Memories
The red glow
of a lit
cigarette,
a puff of a smoke, a joke, and a hearty laugh
all from the big man in a flimsy porch chair
on a summer eve on the street where I grew up.
A nicotine-
stained forefinger
tapping a beat
on the steering wheel of a station wagon
carrying me from grade school on a spring day,
back to the home on the street where I grew up.
A young boy’s
forefinger (mine)
pointing with pride
at the big man in the blue police uniform
stepping out of his car in the driveway
of the home on the street where I grew up.
The big man’s
proud smile,
firm handshake,
and warm gaze into my eyes at my graduation
from college, something he never accomplished
in all the years he was growing up and adulthood.
The retired
big man holding
my little child,
his first grandchild, up to his stubbled cheek
while wearing a brown security-guard uniform,
during my visit to the home where I grew up.
An organ plays
“On Eagle’s Wings”
at the big man’s
funeral. I touch his coffin, fight back a tear,
console my mom and brothers. It’s too painful
to recall events in the house I grew up in.
My son’s
forefinger
taps a beat
on the steering wheel of his car. “Just like Grandpa,”
I say from the passenger seat. We both laugh
as I recall life with Dad in the house I grew up in.
#
To Post or Not to Post (Hamlet’s dilemma in 2024)
To post, or not to post, that is the question.
Should I stop playing computer Solitaire
And tweet, I mean post, a delicious dollop
of gossip under my username on X
In a sea of virtual anonymity?
Or should I first weigh the harm that my missive
Might bring to another, not to mention
Consequences to my handle’s rep, if false?
Is it better to post and watch my thread grow
With agreeable replies flooding in like
A jackpot of coins in an old slot-machine,
Not to mention all the prospective reposts?
But what if the replies are just so hateful
That I cannot live with myself anymore?
To post or not to post? I am so consumed
With this existential question that I
Cannot be bothered with world news of wars
And national reports of strife and injustice.
Sigh, I will put off my posting dilemma.
Right now, I will put the red six just below
The black seven, and move my King of Diamonds;
It is easier to ponder Solitaire.
A Rejection Letter
From: WSQPA
To: Mr.

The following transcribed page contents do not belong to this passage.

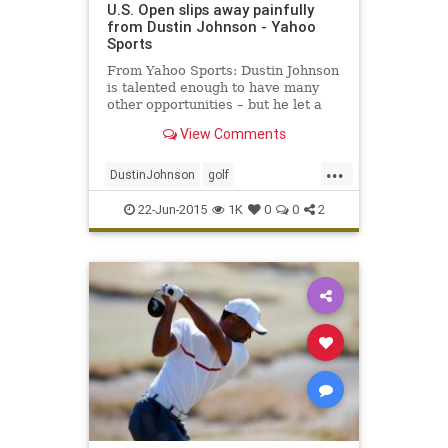
U.S. Open slips away painfully
from Dustin Johnson - Yahoo
Sports
From Yahoo Sports: Dustin Johnson
is talented enough to have many
other opportunities – but he let a
golden one escape him in the 115th
View Comments
U.S. Open.
...
DustinJohnson
golf
JordanSpieth
PGA
USOpen
22-Jun-2015
1K
0
0
2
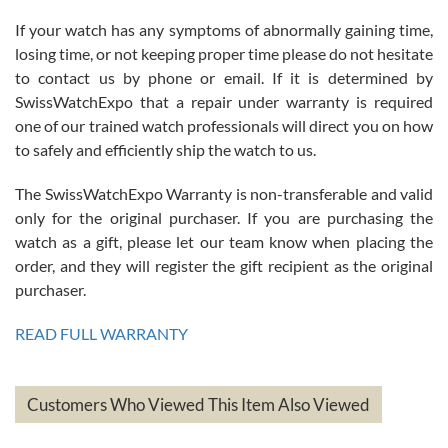
If your watch has any symptoms of abnormally gaining time,
Roberto Alomar
losing time, or not keeping proper time please do not hesitate
7/26/2026
to contact us by phone or email. If it is determined by
Great watch, will purchase many after the amazing experience! I
SwissWatchExpo that a repair under warranty is required
am.on.my second cartier watch, tank large!
one of our trained watch professionals will direct you on how
to safely and efficiently ship the watch to us.
The SwissWatchExpo Warranty is non-transferable and valid
only for the original purchaser. If you are purchasing the
watch as a gift, please let our team know when placing the
Mac L.
order, and they will register the gift recipient as the original
7/24/2026
purchaser.
After 5 transactions including two outright purchases, two trade-ins
on a purchase (3rd watch) and a return for reimbursement, they
READ FULL WARRANTY
have exceeded my expectations. The watches were packaged,
delivered quickly and the quality of the watches were all as
represented and actually better than I had expected. I returned one
based on my personal preference and they facilitated that with no
questions asked. I had the money back in the bank the following day.
Customers Who Viewed This Item Also Viewed
The the variety and prices are top of the industry. I have purchased
from both new retailers and other preowned sellers. so know I can
recommend SWE highly.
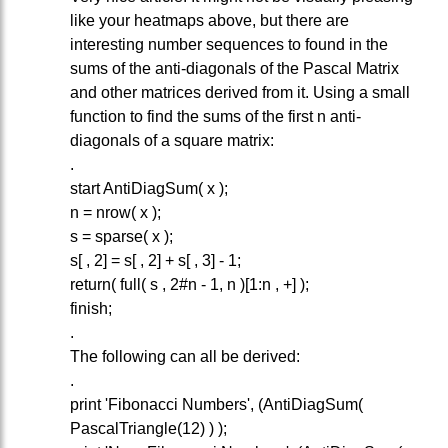
like your heatmaps above, but there are
interesting number sequences to found in the
sums of the anti-diagonals of the Pascal Matrix
and other matrices derived from it. Using a small
function to find the sums of the first n anti-
diagonals of a square matrix:
.
start AntiDiagSum( x );
n = nrow( x );
s = sparse( x );
s[ , 2] = s[ , 2] + s[ , 3] - 1;
return( full( s , 2#n - 1, n )[1:n , +] );
finish;
.
The following can all be derived:
.
print 'Fibonacci Numbers', (AntiDiagSum(
PascalTriangle(12) ) );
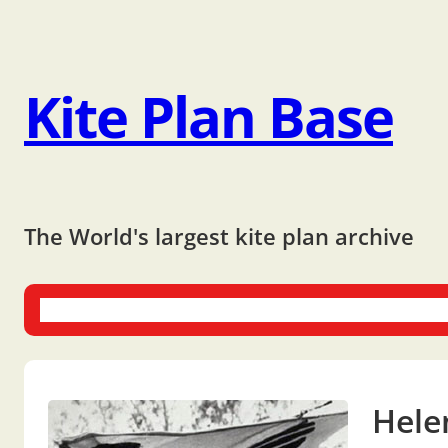
Kite Plan Base
The World's largest kite plan archive
One-liners
Dual-liners
Multi-liners
Other Plans
Bo
Helen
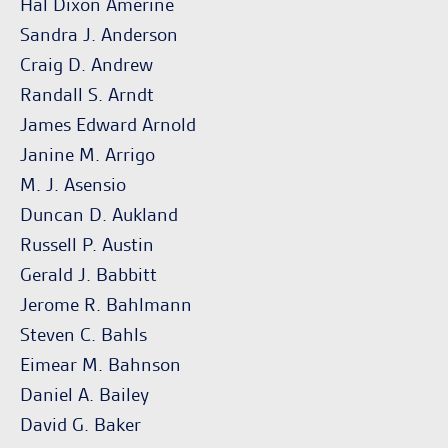
Hal Dixon Amerine
Sandra J. Anderson
Craig D. Andrew
Randall S. Arndt
James Edward Arnold
Janine M. Arrigo
M. J. Asensio
Duncan D. Aukland
Russell P. Austin
Gerald J. Babbitt
Jerome R. Bahlmann
Steven C. Bahls
Eimear M. Bahnson
Daniel A. Bailey
David G. Baker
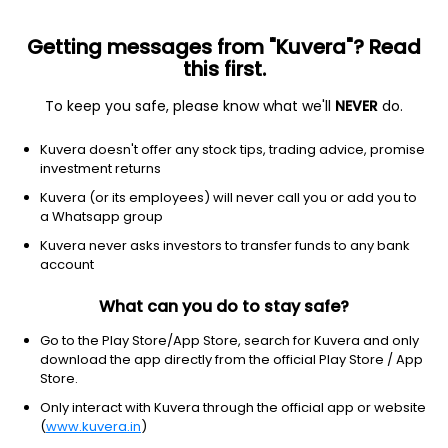
Getting messages from "Kuvera"? Read
this first.
To keep you safe, please know what we'll
NEVER
do.
Debt
Banking and PSU Fund
Kuvera doesn't offer any stock tips, trading advice, promise
Invesco India Banking & PSU Daily IDCW
investment returns
Reinvest Direct Plan
Kuvera (or its employees) will never call you or add you to
a Whatsapp group
1,064.4931
+0.00%
(10 Aug)
Kuvera never asks investors to transfer funds to any bank
5.5%
account
What can you do to stay safe?
Go to the Play Store/App Store, search for Kuvera and only
download the app directly from the official Play Store / App
Store.
Only interact with Kuvera through the official app or website
(
www.kuvera.in
)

Baruch/Benedictus Spinoza, philosopher
April 10, 2024
Dear Mr. Spinoza,
Stop.
Do not bother us again.
We, the Board of the World Status Quo Protection Agency, reject your unsolicited critique of our twenty-first century.
You were the seventeenth century’s problem. Not ours.
How dare you ask questions and seek to arrive at beliefs and truth individually through reason. Citizens today have banded together in groups to hear the truth and facts from sources that comport with their worldview. We have no need of philosophers in 2024.
Thus, our status quo is groupthink.
Yes, our groups clash and there are wars that are political, spiritual, and militaristic. But they are part of our status quo.
You are free in your ivory tower to sneer at our way, and claim we are pursuing false “knowledge from random experience.” It is no wonder that you were excommunicated for your radical ideas.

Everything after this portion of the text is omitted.